## Exercise description
Which of the lines below hold "block"? Please return each one.

Provided data section start

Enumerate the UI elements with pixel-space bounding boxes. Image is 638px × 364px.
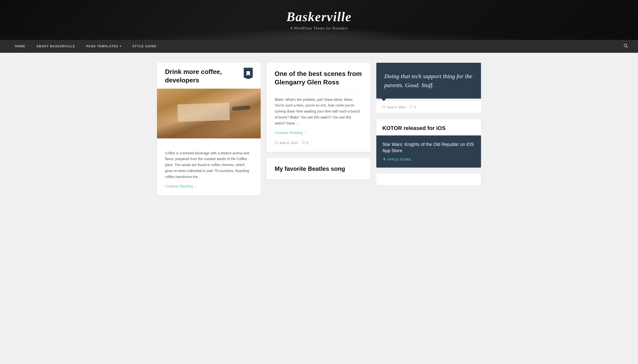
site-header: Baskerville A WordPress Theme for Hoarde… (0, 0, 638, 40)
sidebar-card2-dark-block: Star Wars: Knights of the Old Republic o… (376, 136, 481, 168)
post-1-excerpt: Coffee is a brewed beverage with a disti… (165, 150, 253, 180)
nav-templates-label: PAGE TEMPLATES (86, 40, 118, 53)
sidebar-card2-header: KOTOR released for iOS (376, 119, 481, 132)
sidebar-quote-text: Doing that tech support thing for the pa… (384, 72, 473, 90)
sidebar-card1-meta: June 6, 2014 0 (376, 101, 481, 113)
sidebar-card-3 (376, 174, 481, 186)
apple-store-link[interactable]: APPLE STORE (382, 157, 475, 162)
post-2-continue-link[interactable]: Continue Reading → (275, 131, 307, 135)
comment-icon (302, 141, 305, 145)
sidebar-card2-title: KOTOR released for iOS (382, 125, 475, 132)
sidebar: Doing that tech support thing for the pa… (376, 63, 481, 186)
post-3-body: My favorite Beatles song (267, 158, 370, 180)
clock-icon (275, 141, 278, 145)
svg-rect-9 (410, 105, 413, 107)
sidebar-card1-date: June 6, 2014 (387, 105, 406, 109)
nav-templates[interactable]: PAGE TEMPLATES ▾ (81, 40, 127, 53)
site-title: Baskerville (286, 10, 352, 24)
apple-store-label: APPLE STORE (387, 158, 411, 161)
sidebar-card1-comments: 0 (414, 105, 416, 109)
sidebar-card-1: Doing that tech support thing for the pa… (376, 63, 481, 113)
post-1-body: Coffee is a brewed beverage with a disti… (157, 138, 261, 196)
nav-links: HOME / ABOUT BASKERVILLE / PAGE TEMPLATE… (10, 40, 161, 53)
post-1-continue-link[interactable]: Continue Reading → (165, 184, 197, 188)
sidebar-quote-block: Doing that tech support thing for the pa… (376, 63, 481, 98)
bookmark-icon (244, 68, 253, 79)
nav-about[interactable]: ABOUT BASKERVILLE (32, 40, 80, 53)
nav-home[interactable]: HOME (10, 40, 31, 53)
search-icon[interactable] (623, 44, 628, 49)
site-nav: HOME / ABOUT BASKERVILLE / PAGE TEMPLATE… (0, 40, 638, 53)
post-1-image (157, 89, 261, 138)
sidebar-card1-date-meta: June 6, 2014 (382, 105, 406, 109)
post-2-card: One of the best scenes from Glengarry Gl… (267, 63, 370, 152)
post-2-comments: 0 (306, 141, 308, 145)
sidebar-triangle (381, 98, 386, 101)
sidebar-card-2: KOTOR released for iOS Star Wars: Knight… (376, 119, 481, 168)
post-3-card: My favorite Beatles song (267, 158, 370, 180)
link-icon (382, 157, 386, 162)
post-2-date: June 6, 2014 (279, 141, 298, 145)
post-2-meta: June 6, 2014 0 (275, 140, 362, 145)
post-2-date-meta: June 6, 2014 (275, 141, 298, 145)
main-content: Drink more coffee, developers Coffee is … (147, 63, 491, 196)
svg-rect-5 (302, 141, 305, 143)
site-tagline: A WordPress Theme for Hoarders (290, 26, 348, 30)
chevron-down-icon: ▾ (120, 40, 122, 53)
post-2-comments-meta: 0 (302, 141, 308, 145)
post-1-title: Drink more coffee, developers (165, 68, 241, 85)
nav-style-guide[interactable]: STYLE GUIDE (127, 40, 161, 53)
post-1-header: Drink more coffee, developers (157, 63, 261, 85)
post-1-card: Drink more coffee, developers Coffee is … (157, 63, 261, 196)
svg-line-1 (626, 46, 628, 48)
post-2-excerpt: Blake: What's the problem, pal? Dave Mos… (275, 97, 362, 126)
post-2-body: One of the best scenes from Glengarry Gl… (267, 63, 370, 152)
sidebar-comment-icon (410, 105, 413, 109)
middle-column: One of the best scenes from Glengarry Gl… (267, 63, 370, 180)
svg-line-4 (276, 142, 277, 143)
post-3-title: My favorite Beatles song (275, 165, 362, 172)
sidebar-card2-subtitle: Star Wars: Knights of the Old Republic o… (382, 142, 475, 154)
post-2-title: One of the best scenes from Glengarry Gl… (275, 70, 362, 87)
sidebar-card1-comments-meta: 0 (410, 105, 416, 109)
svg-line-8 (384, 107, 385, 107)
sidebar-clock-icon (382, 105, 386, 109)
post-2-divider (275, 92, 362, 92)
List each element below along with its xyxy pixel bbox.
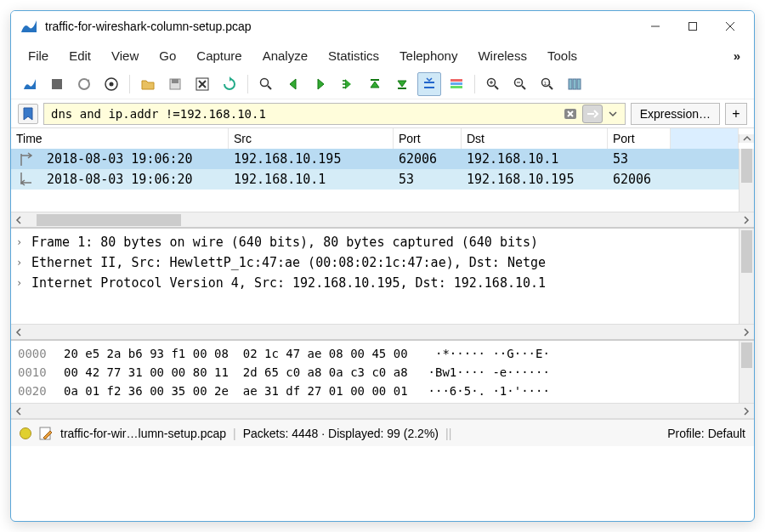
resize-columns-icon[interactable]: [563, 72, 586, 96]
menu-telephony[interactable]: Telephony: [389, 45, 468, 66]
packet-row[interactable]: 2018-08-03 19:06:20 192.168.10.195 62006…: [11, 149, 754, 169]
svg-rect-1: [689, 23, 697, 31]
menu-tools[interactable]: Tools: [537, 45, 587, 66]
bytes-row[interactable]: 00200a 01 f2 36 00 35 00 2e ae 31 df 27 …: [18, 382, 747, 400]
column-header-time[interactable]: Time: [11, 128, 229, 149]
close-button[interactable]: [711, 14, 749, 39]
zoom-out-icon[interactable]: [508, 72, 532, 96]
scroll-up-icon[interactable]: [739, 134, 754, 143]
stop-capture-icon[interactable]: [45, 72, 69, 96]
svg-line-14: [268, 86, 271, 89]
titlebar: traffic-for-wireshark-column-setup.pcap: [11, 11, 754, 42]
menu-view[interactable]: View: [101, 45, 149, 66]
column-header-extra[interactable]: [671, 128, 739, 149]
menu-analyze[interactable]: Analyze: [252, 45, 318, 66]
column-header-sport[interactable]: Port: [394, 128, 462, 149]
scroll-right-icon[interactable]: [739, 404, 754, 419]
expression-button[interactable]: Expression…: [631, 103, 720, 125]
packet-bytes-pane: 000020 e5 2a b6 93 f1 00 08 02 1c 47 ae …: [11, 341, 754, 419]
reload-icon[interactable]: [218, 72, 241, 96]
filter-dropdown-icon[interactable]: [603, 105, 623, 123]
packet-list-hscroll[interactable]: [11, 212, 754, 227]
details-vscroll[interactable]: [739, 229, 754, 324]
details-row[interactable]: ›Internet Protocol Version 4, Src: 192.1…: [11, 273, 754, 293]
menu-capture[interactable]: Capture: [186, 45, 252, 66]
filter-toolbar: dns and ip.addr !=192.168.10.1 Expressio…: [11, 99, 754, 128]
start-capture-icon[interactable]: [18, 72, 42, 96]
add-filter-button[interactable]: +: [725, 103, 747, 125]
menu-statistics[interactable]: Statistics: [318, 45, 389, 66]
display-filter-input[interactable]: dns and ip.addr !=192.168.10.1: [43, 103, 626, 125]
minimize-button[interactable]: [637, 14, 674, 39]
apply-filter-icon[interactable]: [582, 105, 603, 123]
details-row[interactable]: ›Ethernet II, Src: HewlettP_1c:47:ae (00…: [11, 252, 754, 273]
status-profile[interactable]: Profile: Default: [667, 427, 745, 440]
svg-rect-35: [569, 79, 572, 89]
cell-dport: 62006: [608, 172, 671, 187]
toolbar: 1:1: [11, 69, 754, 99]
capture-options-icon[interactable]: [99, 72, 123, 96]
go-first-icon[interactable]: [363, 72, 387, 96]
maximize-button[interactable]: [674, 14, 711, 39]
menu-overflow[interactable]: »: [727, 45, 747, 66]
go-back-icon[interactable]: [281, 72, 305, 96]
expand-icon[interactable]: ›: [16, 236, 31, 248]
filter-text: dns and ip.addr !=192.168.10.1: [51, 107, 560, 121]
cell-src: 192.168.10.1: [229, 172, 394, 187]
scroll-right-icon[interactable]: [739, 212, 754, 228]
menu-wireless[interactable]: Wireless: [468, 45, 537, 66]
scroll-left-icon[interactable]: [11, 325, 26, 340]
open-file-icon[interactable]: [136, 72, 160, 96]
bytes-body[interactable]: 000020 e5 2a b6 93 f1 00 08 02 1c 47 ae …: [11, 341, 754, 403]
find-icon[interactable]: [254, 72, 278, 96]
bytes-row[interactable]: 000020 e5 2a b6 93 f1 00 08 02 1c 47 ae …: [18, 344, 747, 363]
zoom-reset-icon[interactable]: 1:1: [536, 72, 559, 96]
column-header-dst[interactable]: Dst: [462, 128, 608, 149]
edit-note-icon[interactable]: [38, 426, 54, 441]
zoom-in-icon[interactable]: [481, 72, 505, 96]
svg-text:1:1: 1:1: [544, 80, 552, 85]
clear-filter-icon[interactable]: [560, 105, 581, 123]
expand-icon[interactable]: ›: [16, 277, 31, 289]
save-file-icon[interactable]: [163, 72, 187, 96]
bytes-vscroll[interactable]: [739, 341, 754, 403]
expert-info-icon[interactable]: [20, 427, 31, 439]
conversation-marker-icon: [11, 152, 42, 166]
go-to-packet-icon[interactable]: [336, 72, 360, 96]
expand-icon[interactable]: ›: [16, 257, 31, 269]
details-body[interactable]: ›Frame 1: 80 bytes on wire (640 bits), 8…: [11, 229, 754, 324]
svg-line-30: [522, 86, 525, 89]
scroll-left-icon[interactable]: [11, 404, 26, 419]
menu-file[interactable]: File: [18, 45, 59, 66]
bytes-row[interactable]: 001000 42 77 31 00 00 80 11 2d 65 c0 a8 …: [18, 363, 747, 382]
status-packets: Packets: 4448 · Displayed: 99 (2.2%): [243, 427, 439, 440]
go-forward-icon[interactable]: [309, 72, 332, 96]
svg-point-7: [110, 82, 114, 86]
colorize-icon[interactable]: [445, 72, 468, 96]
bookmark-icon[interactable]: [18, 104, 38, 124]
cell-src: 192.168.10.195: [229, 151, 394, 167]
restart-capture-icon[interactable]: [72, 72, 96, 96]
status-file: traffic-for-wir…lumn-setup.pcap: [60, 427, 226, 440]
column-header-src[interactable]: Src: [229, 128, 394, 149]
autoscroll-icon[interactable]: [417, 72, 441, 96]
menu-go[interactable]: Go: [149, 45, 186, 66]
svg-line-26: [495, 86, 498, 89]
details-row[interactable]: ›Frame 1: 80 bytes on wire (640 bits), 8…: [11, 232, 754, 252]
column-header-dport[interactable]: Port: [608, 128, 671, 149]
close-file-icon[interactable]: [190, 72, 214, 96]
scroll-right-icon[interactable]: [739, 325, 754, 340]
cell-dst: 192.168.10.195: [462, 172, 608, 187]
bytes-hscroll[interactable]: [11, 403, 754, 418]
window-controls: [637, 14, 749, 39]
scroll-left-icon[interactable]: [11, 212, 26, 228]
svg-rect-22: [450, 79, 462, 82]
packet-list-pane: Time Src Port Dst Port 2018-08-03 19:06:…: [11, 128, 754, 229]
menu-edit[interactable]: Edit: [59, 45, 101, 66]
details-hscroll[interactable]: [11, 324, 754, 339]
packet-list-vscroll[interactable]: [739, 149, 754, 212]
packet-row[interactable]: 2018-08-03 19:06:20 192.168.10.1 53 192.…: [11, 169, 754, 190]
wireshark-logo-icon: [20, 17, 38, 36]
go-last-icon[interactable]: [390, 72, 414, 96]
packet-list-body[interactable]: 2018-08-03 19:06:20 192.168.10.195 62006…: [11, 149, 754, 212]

Provided data section end

## Exercise response
sidebar-card2-dark-block: Star Wars: Knights of the Old Republic o… (376, 136, 481, 168)
sidebar-quote-block: Doing that tech support thing for the pa… (376, 63, 481, 98)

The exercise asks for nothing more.